Even if you don’t live in California, the ability of the government to do great things seems to be diminishing. In Appalachia, overlooking Marjorie Taylor Greene’s stomping grounds, I hiked with a friend along a trail of fire towers in the mountains. These lookout towers were built in ages past by the Civilian Conservation Corps. It’s possible that these structures were a waste of time and money, a socialist project to shore up employment numbers. Still, at that time, the government budget was much smaller than it is today, and yet the government seemed capable of doing much more with much less.
Inefficiency, bureaucracy, waste, fraud, abuse... This was the target of Elon Musk’s DOGE. Yet ultimately, the project only succeeded in destroying USAID, not on the grounds that USAID was a particularly inefficient program [it was actually one of the most efficient programs in the world, in terms of saving lives], but because the cause of helping Africans or Palestinians overseas was considered “too woke.” [USAID was implicated in the “Color Revolution” conspiracy, and dismantling USAID could be viewed as a signal that America was done meddling in the affairs of the third world. It aligned with Trump’s speech in Riyadh that America was done with “globalism.]
Despite all these complaints about government, America’s private section still blows the competition out of the water. For a first world, wealthy country, America has one of the highest growth rates in the world. What gives? Why is the American private sector so efficient, but our public sector is so deficient?

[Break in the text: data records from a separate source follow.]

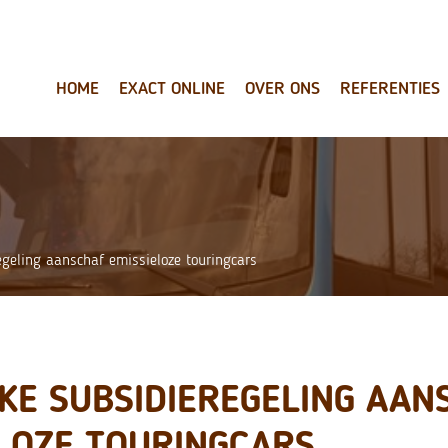
HOME
EXACT ONLINE
OVER ONS
REFERENTIES
regeling aanschaf emissieloze touringcars
JKE SUBSIDIEREGELING AAN
ELOZE TOURINGCARS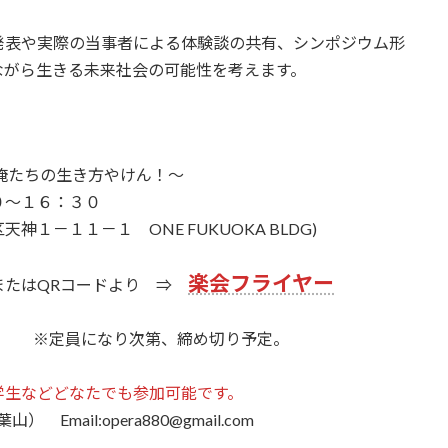
発表や実際の当事者による体験談の共有、シンポジウム形
ながら生きる未来社会の可能性を考えます。
たちの生き方やけん！～
０～１６：３０
１－１１－１ ONE FUKUOKA BLDG)
楽会フライヤー
またはQRコードより ⇒
 ※定員になり次第、締め切り予定。
学生などどなたでも参加可能です。
ail:opera880@gmail.com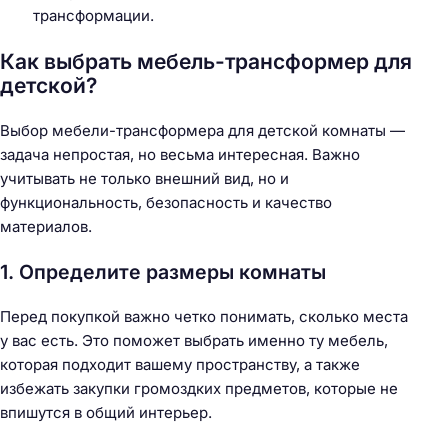
трансформации.
Как выбрать мебель-трансформер для
детской?
Выбор мебели-трансформера для детской комнаты —
задача непростая, но весьма интересная. Важно
учитывать не только внешний вид, но и
функциональность, безопасность и качество
материалов.
1. Определите размеры комнаты
Перед покупкой важно четко понимать, сколько места
у вас есть. Это поможет выбрать именно ту мебель,
которая подходит вашему пространству, а также
избежать закупки громоздких предметов, которые не
впишутся в общий интерьер.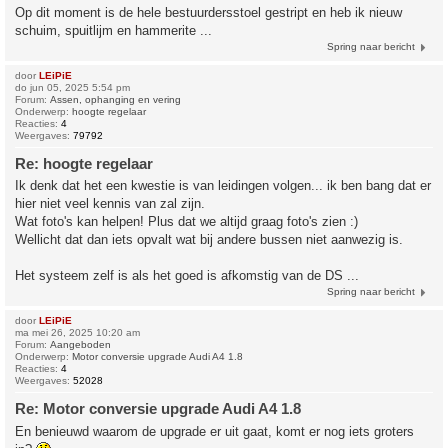
Op dit moment is de hele bestuurdersstoel gestript en heb ik nieuw
schuim, spuitlijm en hammerite ...
Spring naar bericht
door
LEiPiE
do jun 05, 2025 5:54 pm
Forum:
Assen, ophanging en vering
Onderwerp:
hoogte regelaar
Reacties:
4
Weergaves:
79792
Re: hoogte regelaar
Ik denk dat het een kwestie is van leidingen volgen... ik ben bang dat er
hier niet veel kennis van zal zijn.
Wat foto's kan helpen! Plus dat we altijd graag foto's zien :)
Wellicht dat dan iets opvalt wat bij andere bussen niet aanwezig is.
Het systeem zelf is als het goed is afkomstig van de DS ...
Spring naar bericht
door
LEiPiE
ma mei 26, 2025 10:20 am
Forum:
Aangeboden
Onderwerp:
Motor conversie upgrade Audi A4 1.8
Reacties:
4
Weergaves:
52028
Re: Motor conversie upgrade Audi A4 1.8
En benieuwd waarom de upgrade er uit gaat, komt er nog iets groters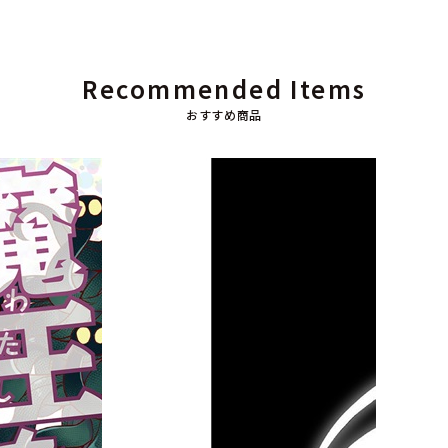
Recommended Items
おすすめ商品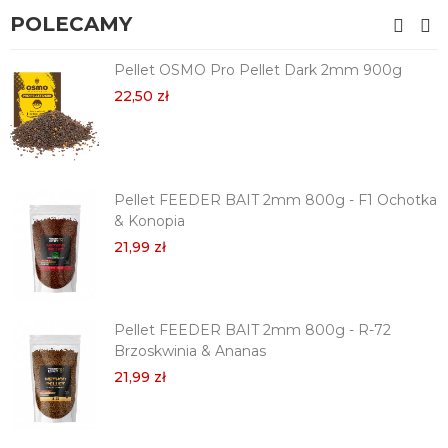
POLECAMY
Pellet OSMO Pro Pellet Dark 2mm 900g
22,50 zł
Pellet FEEDER BAIT 2mm 800g - F1 Ochotka
& Konopia
21,99 zł
Pellet FEEDER BAIT 2mm 800g - R-72
Brzoskwinia & Ananas
21,99 zł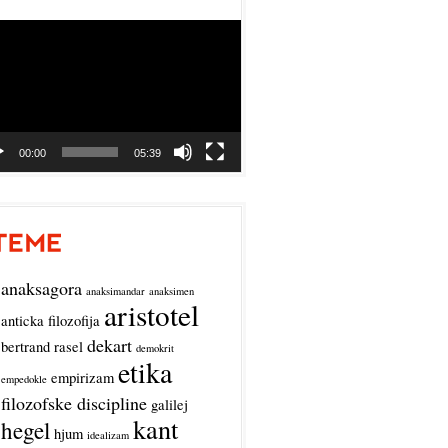
o
r
00:00
05:39
anaksagora
anaksimandar
anaksimen
aristotel
anticka filozofija
dekart
bertrand rasel
demokrit
etika
empirizam
empedokle
filozofske discipline
galilej
kant
hegel
hjum
idealizam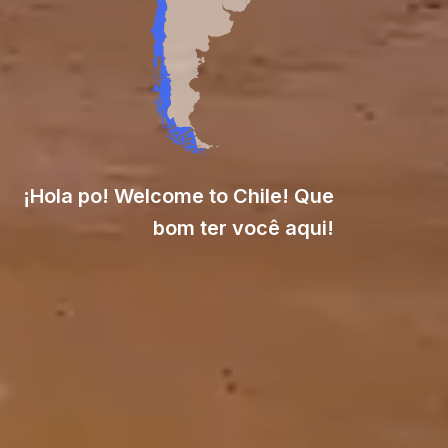
¡Hola po! Welcome to Chile! Que
bom ter você aqui!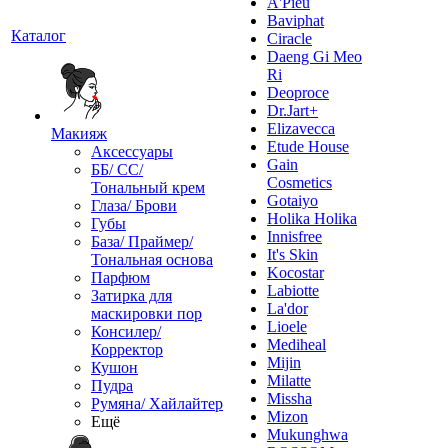
A'Pieu
Baviphat
Каталог
Ciracle
Daeng Gi Meo
Ri
Deoproce
Dr.Jart+
Elizavecca
Макияж
Etude House
Аксессуары
Gain
ББ/ СС/
Cosmetics
Тональный крем
Gotaiyo
Глаза/ Брови
Holika Holika
Губы
Innisfree
База/ Праймер/
It's Skin
Тональная основа
Kocostar
Парфюм
Labiotte
Затирка для
La'dor
маскировки пор
Lioele
Консилер/
Mediheal
Корректор
Mijin
Кушон
Milatte
Пудра
Missha
Румяна/ Хайлайтер
Mizon
Ещё
Mukunghwa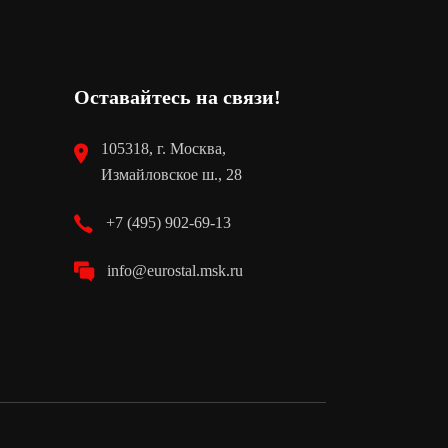
Оставайтесь на связи!
105318, г. Москва,
Измайловское ш., 28
+7 (495) 902-69-13
info@eurostal.msk.ru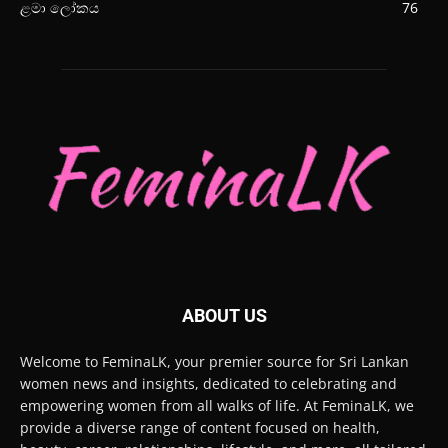
ළමා ලෝකය
76
ABOUT US
Welcome to FeminaLK, your premier source for Sri Lankan
women news and insights, dedicated to celebrating and
empowering women from all walks of life. At FeminaLK, we
provide a diverse range of content focused on health,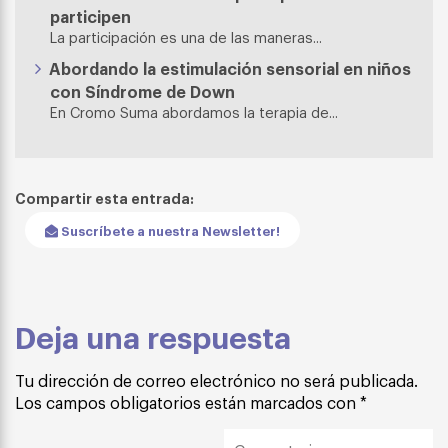
participen
La participación es una de las maneras...
Abordando la estimulación sensorial en niños
con Síndrome de Down
En Cromo Suma abordamos la terapia de...
Compartir esta entrada:
Suscríbete a nuestra Newsletter!
Deja una respuesta
Tu dirección de correo electrónico no será publicada.
Los campos obligatorios están marcados con
*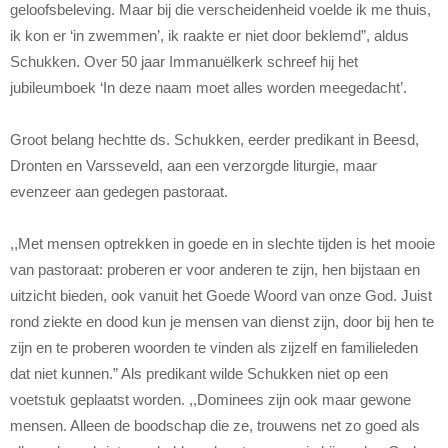
geloofsbeleving. Maar bij die verscheidenheid voelde ik me thuis,
ik kon er ‘in zwemmen’, ik raakte er niet door beklemd”, aldus
Schukken. Over 50 jaar Immanuëlkerk schreef hij het
jubileumboek ‘In deze naam moet alles worden meegedacht’.
Groot belang hechtte ds. Schukken, eerder predikant in Beesd,
Dronten en Varsseveld, aan een verzorgde liturgie, maar
evenzeer aan gedegen pastoraat.
,,Met mensen optrekken in goede en in slechte tijden is het mooie
van pastoraat: proberen er voor anderen te zijn, hen bijstaan en
uitzicht bieden, ook vanuit het Goede Woord van onze God. Juist
rond ziekte en dood kun je mensen van dienst zijn, door bij hen te
zijn en te proberen woorden te vinden als zijzelf en familieleden
dat niet kunnen.” Als predikant wilde Schukken niet op een
voetstuk geplaatst worden. ,,Dominees zijn ook maar gewone
mensen. Alleen de boodschap die ze, trouwens net zo goed als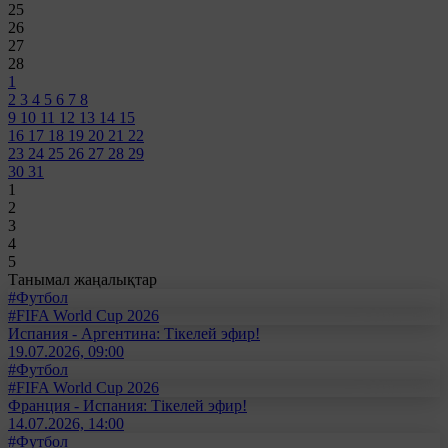
25
26
27
28
1
2
3
4
5
6
7
8
9
10
11
12
13
14
15
16
17
18
19
20
21
22
23
24
25
26
27
28
29
30
31
1
2
3
4
5
Танымал жаңалықтар
#Футбол
#FIFA World Cup 2026
Испания - Аргентина: Тікелей эфир!
19.07.2026, 09:00
#Футбол
#FIFA World Cup 2026
Франция - Испания: Тікелей эфир!
14.07.2026, 14:00
#Футбол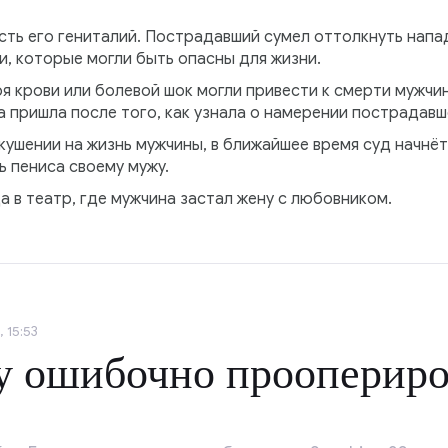
сть его гениталий. Пострадавший сумел оттолкнуть напа
, которые могли быть опасны для жизни.
я крови или болевой шок могли привести к смерти мужчи
а пришла после того, как узнала о намерении пострадавш
кушении на жизнь мужчины, в ближайшее время суд начнёт
 пениса своему мужу.
а в театр, где мужчина застал жену с любовником.
 15:53
у ошибочно проопериро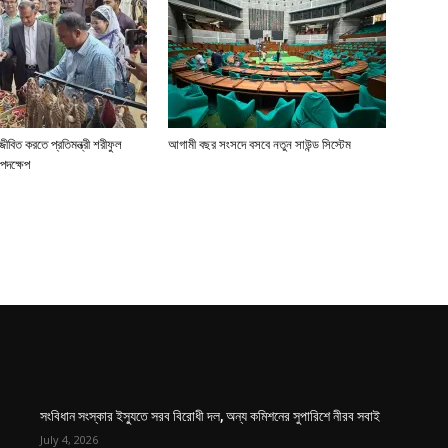
জীবিত করতে প্রতিমন্ত্রী শরীফুল
আগামী বছর সংসদে বসবে নতুন সাউন্ড সিস্টেম
পদক্ষেপ
সংবিধান সংস্কার ইস্যুতে সরব বিরোধী দল, অন্য কমিশনের সুপারিশে নীরব সবাই
July 4, 2026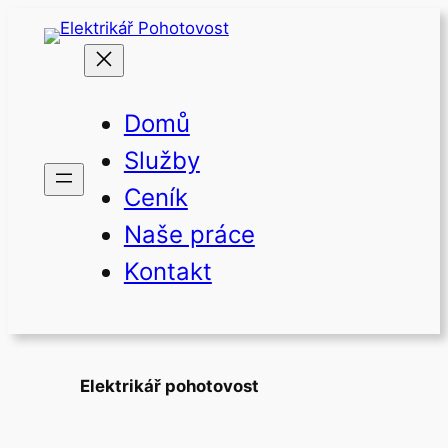
Přeskočit
na
obsah
Domů
Služby
Ceník
Naše práce
Kontakt
Elektrikář pohotovost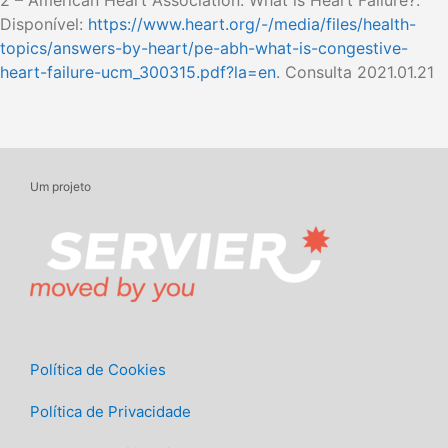
2 – American Heart Association. What is Heart Failure?.
Disponível:
https://www.heart.org/-/media/files/health-
topics/answers-by-heart/pe-abh-what-is-congestive-
heart-failure-ucm_300315.pdf?la=en
. Consulta 2021.01.21
Um projeto
Política de Cookies
Política de Privacidade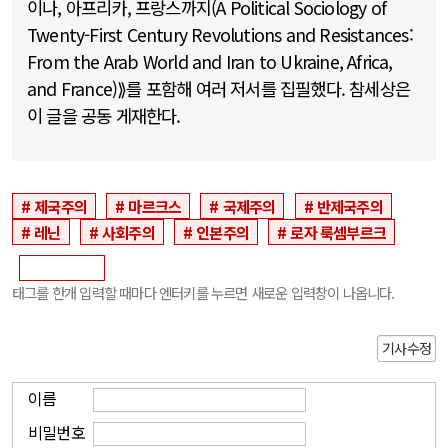
이나, 아프리카, 프랑스까지(A Political Sociology of
Twenty-First Century Revolutions and Resistances:
From the Arab World and Iran to Ukraine, Africa,
and France)⟫를 포함해 여러 저서를 집필했다. 참세상은
이 글을 공동 게재한다.
제국주의
마르크스
국제주의
반제국주의
레닌
사회주의
인본주의
로자 룩셈부르크
태그를 한개 입력할 때마다 엔터키를 누르면 새로운 입력창이 나옵니다.
기사수정
이름
비밀번호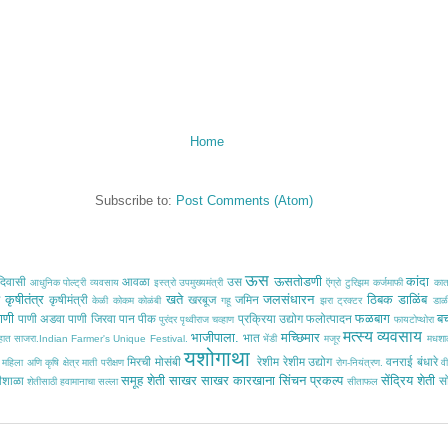
Home
Subscribe to:
Post Comments (Atom)
ऊस
ऊसतोडणी
कांदा
िवासी
आवळा
उस
आधुनिक पोल्ट्री व्यवसाय
इस्त्रो
उपमुख्यमंत्री
ऍग्रो टुरिझम
कर्जमाफी
का
कृषीतंत्र
खते
जलसंधारन
ठिबक
डाळिंब
ठ
कृषीमंत्री
खरबूज
जमिन
केळी
कोकम
कोळंबी
गहू
झरा
ट्रक्टर
डाळ
ाणी
फळबाग
ब
पाणी अडवा
पाणी जिरवा
पान
पीक
प्रक्रिया उद्योग
फलोत्पादन
पुरंदर
पृथ्वीराज चव्हाण
फायटोप्थोरा
मत्स्य व्यवसाय
भाजीपाला.
मच्छिमार
भात
साहात साजरा.Indian Farmer's Unique Festival.
भेंडी
मजूर
मधशा
यशोगाथा
मिरची
मोसंबी
रेशीम
रेशीम उद्योग
वनराई बंधारे
महिला अणि कृषि क्षेत्र
माती परीक्षण
रोग-नियंत्रण.
वी
समूह शेती
साखर
साखर कारखाना
सिंचन प्रकल्प
सेंद्रिय शेती
ीशाळा
स
शेतीसाठी हवामानाचा सल्ला
सीताफल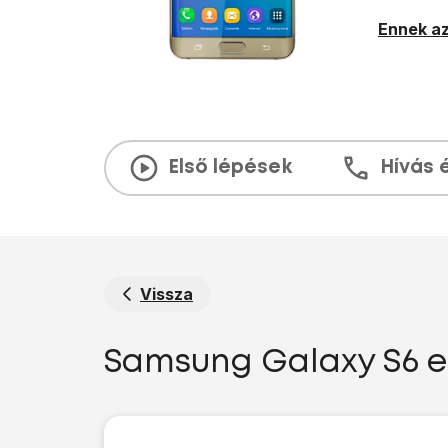
Ennek az
Első lépések
Hívás 
Vissza
Samsung Galaxy S6 ed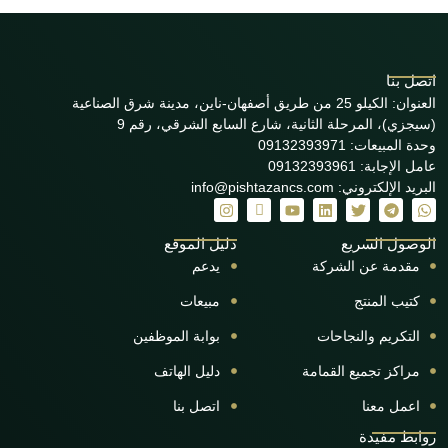
اتصل بنا
العنوان: الكيلو 25 من طريق أصفهان-ناين، مدينة شرق الصناعية
(سيجزي)، المرحلة الثانية، شارع السابع الشرقي، رقم 9
وحدة المبيعات: 09132393971
عامل الإجابة: 09132393961
البريد الإلكتروني: info@pishtazancs.com
الوصول السريع
دليل الموقع
مقدمة عن الشركة
يدعم
كتيب المنتج
مبيعات
التكريم والنجاحات
بوابة الموظفين
مراكز تجميع القمامة
دليل الهاتف
اعمل معنا
اتصل بنا
روابط مفيدة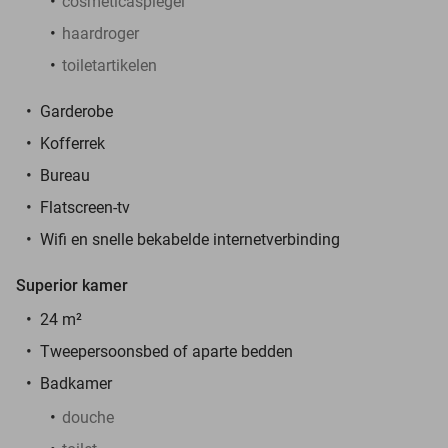
cosmeticaspiegel
haardroger
toiletartikelen
Garderobe
Kofferrek
Bureau
Flatscreen-tv
Wifi en snelle bekabelde internetverbinding
Superior kamer
24 m²
Tweepersoonsbed of aparte bedden
Badkamer
douche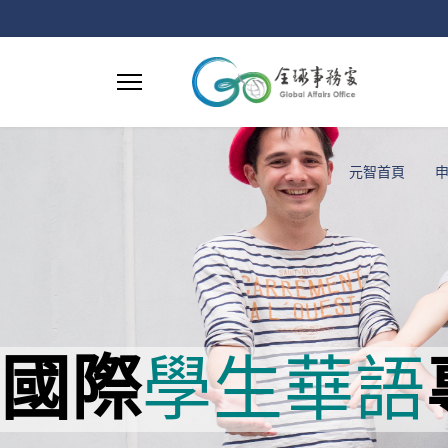
元智首頁
國際
學生
華語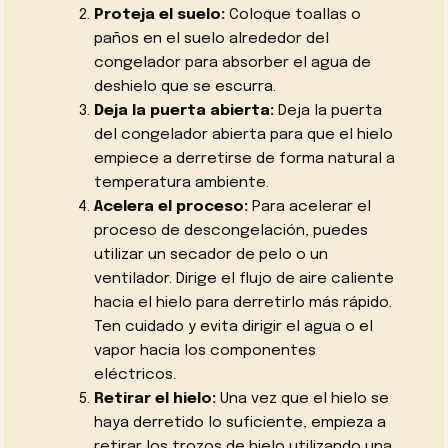
Proteja el suelo:
Coloque toallas o
paños en el suelo alrededor del
congelador para absorber el agua de
deshielo que se escurra.
Deja la puerta abierta:
Deja la puerta
del congelador abierta para que el hielo
empiece a derretirse de forma natural a
temperatura ambiente.
Acelera el proceso:
Para acelerar el
proceso de descongelación, puedes
utilizar un secador de pelo o un
ventilador. Dirige el flujo de aire caliente
hacia el hielo para derretirlo más rápido.
Ten cuidado y evita dirigir el agua o el
vapor hacia los componentes
eléctricos.
Retirar el hielo:
Una vez que el hielo se
haya derretido lo suficiente, empieza a
retirar los trozos de hielo utilizando una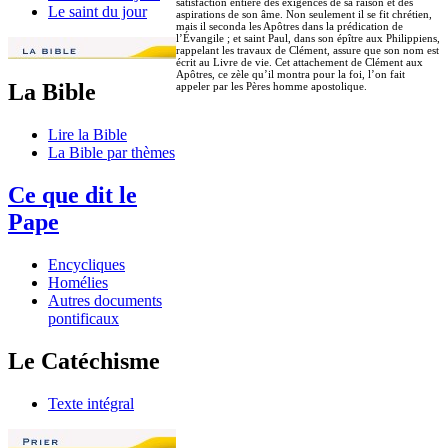
satisfaction entière des exigences de sa raison et des
Le saint du jour
aspirations de son âme. Non seulement il se fit chrétien,
mais il seconda les Apôtres dans la prédication de
l’Évangile ; et saint Paul, dans son épître aux Philippiens,
rappelant les travaux de Clément, assure que son nom est
écrit au Livre de vie. Cet attachement de Clément aux
Apôtres, ce zèle qu’il montra pour la foi, l’on fait
La Bible
appeler par les Pères homme apostolique.
Lire la Bible
La Bible par thèmes
Ce que dit le
Pape
Encycliques
Homélies
Autres documents
pontificaux
Le Catéchisme
Texte intégral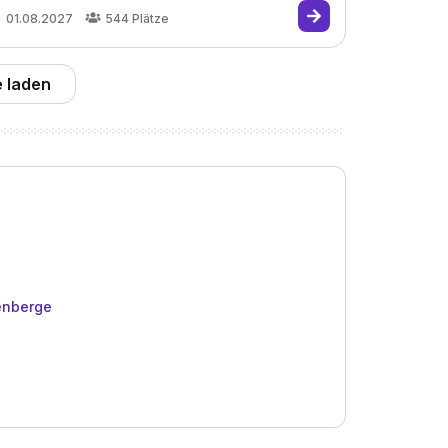
01.08.2027
544
Plätze
 laden
enberge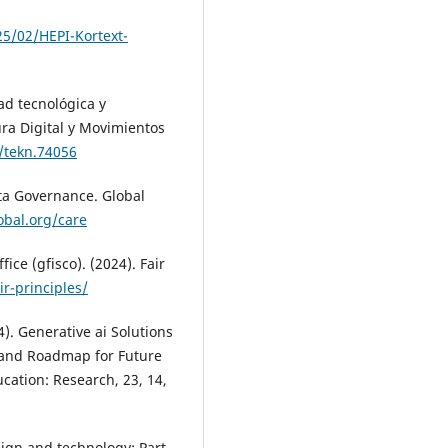
5/02/HEPI-Kortext-
d tecnológica y
ra Digital y Movimientos
9/tekn.74056
ta Governance. Global
obal.org/care
ce (gfisco). (2024). Fair
ir-principles/
24). Generative ai Solutions
e and Roadmap for Future
cation: Research, 23, 14,
esign and technology: Part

One explanation is that, since 1964, our government has become dominated by the ideologies of affirmative action and DEI. Instead of giving the job to the most qualified candidate, government has become a refuge for the “left behinds” of society. While this is a nice sentiment, stuffing all the dregs of society into the DMV is not a recipe for government efficient. By turning the public sector into a jobs program, quality has gone down.
Even so, this explanation can’t help us understand why it’s so difficult to build great things. Most government infrastructure projects hire third party contractors -- no DMV workers required. And let’s put aside the physical stuff entirely. When is the last time we passed a constitutional amendment? Why can’t we do great things anymore?
White nationalists have a theory that all civilizations collapse due to race mixing. Ancient Greece, Rome, Haiti, Rhodesia, and South Africa all have the same problem: they allowed non-whites to overwhelm the white population, eventually leading to collapse. Brazil is a case study of a civilization which has not collapsed rapidly, but which is stuck in eternal stagnation; India, similarly, was once a great civilization, but is now stuck in third-world status.
Contrary to this theory, I would like to propose the “Braindrain Theory of Civilizational Collapse.” Instead of viewing third-world hordes as the driving force behind the degradation of the state, its the brain draining of human capital which destroys problem-solving capacity.
One of the best case studies for the Braindrain Theory is Albania, because the “race mixing” theory doesn’t work here. Albanians are, genetically speaking, descended from ancient Europeans, not Muslim invaders. Albanians have lighter skin than the Greeks or Bulgarians. So why are Albanians so poor, so criminal, and so dysfunctional, compared to other neighboring European countries?
The best explanation is that Albanians were brain drained. During the period of Ottoman occupation, Albanians were drawn out of their home country by hook or crook. A combination of forced conscription and better opportunities elsewhere enticed Albanians to leave their homeland and venture to Istanbul. After several generations, these Albanians then intermixed with local populations, lost their identity, and “disappeared.” In this way, the Ottoman system was an IQ meat-grinder. It took capable recruits from the provinces, and brought them into the grand imperial city. The Soviets, fearing that same outcome, enforced rigorous restrictions on freedom of movement; after 1991, the relaxation of these restrictions has led to Moscow becoming one of the fastest growing cities in Europe, despite Russia’s fertility being below replacement.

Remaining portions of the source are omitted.